Clinton’s critique of the Supreme Court was a clear reference to the justices’ ruling last week on McCutcheon v. Federal Election Commission. In that 5-4 decision, the court’s conservative justices tossed out the rules on aggregate limits—a total cap on the amount a donor can contribute to federal campaigns or political committees during a two-year window. While there are still limitations on donations to individual candidates, the big-time spenders are now free to cast a wide net and send money to as many candidates as they please. That decision builds off Citizens United, the marquee campaign-finance case of Chief Justice John Roberts’ tenure, that began when an outside group created an anti-Clinton film during the 2008 campaign.

She may dislike the new rules, but Clinton has certainly benefited from the loosened campaign finance regulations that allow wealthy donors to inject ever more money into the political system. Clinton is, at least publicly, still weighing whether to run for president. “I am thinking about it,” Clinton said during a talk in San Francisco on Tuesday, “but I am going to continue to think about it for a while.” While Clinton waits to make up her mind, a vast infrastructure of super PACs has sprung up to prepare the way for her likely run. There’s Ready for Hillary, a group that’s hauled in just shy of $6 million over the past year to build a network of on-the-ground activists when Clinton launches her campaign. Priorities USA, a super PAC that originated to boost President Obama’s reelection, is preparing to blitzing the airwaves with pro-Clinton ads. That group is poised to be the outlet for Democratic donors who want to channel millions to Clinton’s cause beyond the normal restrictions. And Correct the Record, a branch of the super PAC American Bridge, is drawing funds from major donors like Steve Bing and Susie Tompkins Buell to run an opposition research and rapid response operation.

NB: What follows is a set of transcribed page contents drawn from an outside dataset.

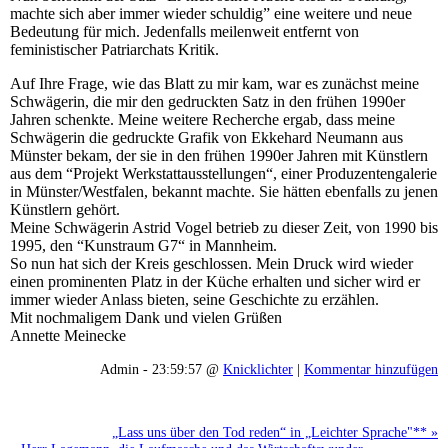
machte sich aber immer wieder schuldig” eine weitere und neue
Bedeutung für mich. Jedenfalls meilenweit entfernt von
feministischer Patriarchats Kritik.
Auf Ihre Frage, wie das Blatt zu mir kam, war es zunächst meine
Schwägerin, die mir den gedruckten Satz in den frühen 1990er
Jahren schenkte. Meine weitere Recherche ergab, dass meine
Schwägerin die gedruckte Grafik von Ekkehard Neumann aus
Münster bekam, der sie in den frühen 1990er Jahren mit Künstlern
aus dem “Projekt Werkstattausstellungen“, einer Produzentengalerie
in Münster/Westfalen, bekannt machte. Sie hätten ebenfalls zu jenen
Künstlern gehört.
Meine Schwägerin Astrid Vogel betrieb zu dieser Zeit, von 1990 bis
1995, den “Kunstraum G7“ in Mannheim.
So nun hat sich der Kreis geschlossen. Mein Druck wird wieder
einen prominenten Platz in der Küche erhalten und sicher wird er
immer wieder Anlass bieten, seine Geschichte zu erzählen.
Mit nochmaligem Dank und vielen Grüßen
Annette Meinecke
Admin - 23:59:57 @
Knicklichter
|
Kommentar hinzufügen
„Lass uns über den Tod reden“ in „Leichter Sprache"** »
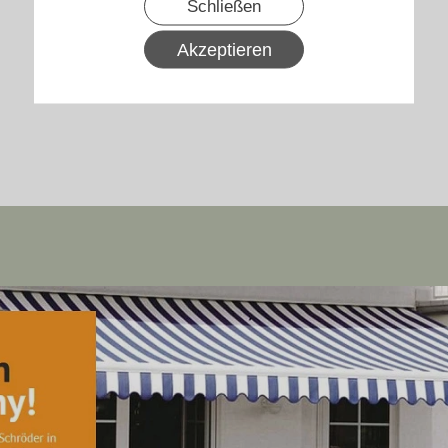
Schließen
Akzeptieren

This vast shadow campaign has corralled the biggest names in Democratic fundraising into Clinton’s corner far in advance of the next presidential election. As my colleague Andy Kroll described it, Democratic politics is stuck in the Hillary Clinton Cash Freeze. Other Democrats who might want to try their hand at running for president have been shut out before they can even contemplate 2016. Hillary might not be a fan of the Supreme Court’s decisions to eviscerate campaign finance rules, but her supporters have no qualms with embracing the new wild west of money-in-politics to pave the way for her next presidential run.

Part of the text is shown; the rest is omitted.